TO DO:
Would you copy the lines below exactly and omit the images?

"""

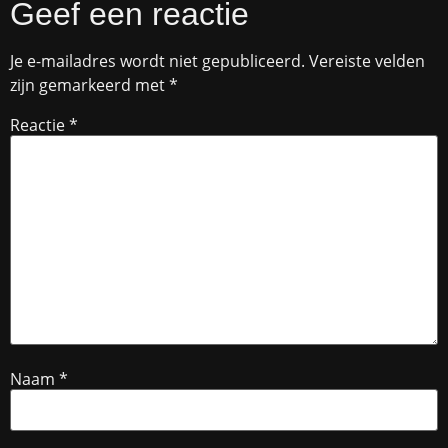
Geef een reactie
Je e-mailadres wordt niet gepubliceerd.
Vereiste velden
zijn gemarkeerd met
*
Reactie
*
Naam
*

"""

OUTPUT BELOW:
Geef een reactie
Je e-mailadres wordt niet gepubliceerd.
Vereiste velden
zijn gemarkeerd met
*
Reactie
*
Naam
*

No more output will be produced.